I’ve never read anything from Emuna Alon until this week. I’ve actually read very little by Israeli writers. But I was lucky enough to have a neighbor with a copy of Emuna Alon’s latest book House on Endless Waters. Knowing I’m a big reader, he asked if I wanted to borrow it, and reassured me that his mom loved it.
Ironically, while I couldn’t put it down, I found myself reading it as slowly as I possibly could. I savored every line and just didn’t want it to end. Even though it’s a translation and you would assume the real literary magic was left in the Hebrew, the English translation is glorious. The book, about an Israeli writer finding hidden roots in Amsterdam and deciding to go there to explore his past, is spellbinding. Yes, the topic is difficult and could require breaks for this reason. But I didn’t read it slowly for want of breaks. I read it slowly because I knew how devastated I would be when I had to part with it; when I had to say goodbye to Sonia, Yoel and Amsterdam.
The book was written in a style that I’ve never experienced. Yoel, the famous Israeli author, realizes that his history isn’t what he always thought it was. He heads to Amsterdam to uncover his mother’s story – and thus his own; and as he goes deeper into the past, his own experiences in the streets of Amsterdam blend with those of his mother during the Holocaust. Rather than writing the story with flashbacks, and separating the current chapters from those in the past, we read them entwined. One minute we are with Yoel in the cafe, and the next we are with Sonia, walking down the same street in Amsterdam. We can feel Yoel breathing in the past and experiencing what his mother must have experienced in the very streets and stores.

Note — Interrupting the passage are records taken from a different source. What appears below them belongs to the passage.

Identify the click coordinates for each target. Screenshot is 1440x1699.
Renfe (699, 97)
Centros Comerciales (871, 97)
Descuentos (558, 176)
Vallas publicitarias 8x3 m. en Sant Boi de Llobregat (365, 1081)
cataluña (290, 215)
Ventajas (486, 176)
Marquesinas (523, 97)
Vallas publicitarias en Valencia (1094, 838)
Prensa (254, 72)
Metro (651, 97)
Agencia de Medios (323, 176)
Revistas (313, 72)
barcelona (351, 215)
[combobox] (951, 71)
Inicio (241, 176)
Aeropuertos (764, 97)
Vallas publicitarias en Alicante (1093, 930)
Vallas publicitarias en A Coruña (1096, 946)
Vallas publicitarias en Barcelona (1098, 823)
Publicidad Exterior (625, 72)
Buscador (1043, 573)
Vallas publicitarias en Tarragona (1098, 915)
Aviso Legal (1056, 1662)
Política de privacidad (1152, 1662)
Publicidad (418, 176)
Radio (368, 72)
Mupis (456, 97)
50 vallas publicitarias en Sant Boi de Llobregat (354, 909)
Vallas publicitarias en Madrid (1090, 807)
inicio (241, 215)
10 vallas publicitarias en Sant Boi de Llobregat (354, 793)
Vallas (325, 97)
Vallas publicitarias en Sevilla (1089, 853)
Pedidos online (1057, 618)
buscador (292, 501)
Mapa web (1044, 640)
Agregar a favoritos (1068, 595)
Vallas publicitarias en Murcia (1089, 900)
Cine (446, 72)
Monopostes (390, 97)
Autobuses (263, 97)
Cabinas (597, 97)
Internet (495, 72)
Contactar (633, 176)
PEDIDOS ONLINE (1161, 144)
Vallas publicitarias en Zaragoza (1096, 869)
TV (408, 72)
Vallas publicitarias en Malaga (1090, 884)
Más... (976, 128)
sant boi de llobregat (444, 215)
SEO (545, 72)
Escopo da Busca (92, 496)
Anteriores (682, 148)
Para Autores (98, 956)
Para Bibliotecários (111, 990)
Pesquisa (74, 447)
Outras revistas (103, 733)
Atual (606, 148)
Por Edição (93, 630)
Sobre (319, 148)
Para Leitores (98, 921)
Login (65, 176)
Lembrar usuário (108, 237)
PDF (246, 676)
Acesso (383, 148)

In addition to the writing style, the story line was a thought-provoking look at a piece of Jewish history during the Holocaust. It explores issues of identity and family while touching upon the lives of hidden children (and their parents) during World War II in Amsterdam.
I’ll leave you with one of the last paragraphs in the book.
“He wants to write this book like Vincent van Gogh painted: to pour the colors generously, knead them with his paintbrush as if he were molding clay, and form the contours of his soul layer upon layer upon layer. He wants, like Vincent, not to be afraid to take a sheet of paper on which he has drawn a city street or a bird’s nest, to turn it over and paint another self-portrait on the other side. Like Vincent, he wants to also work outside, even in the wind and the rain, so that the day will come when within the layers of his portraits, grains of earth and stalks of grass will be found.”
Emuna Alon has certainly poured the colors generously, kneaded them with her paintbrush and formed the contours of her soul with this story.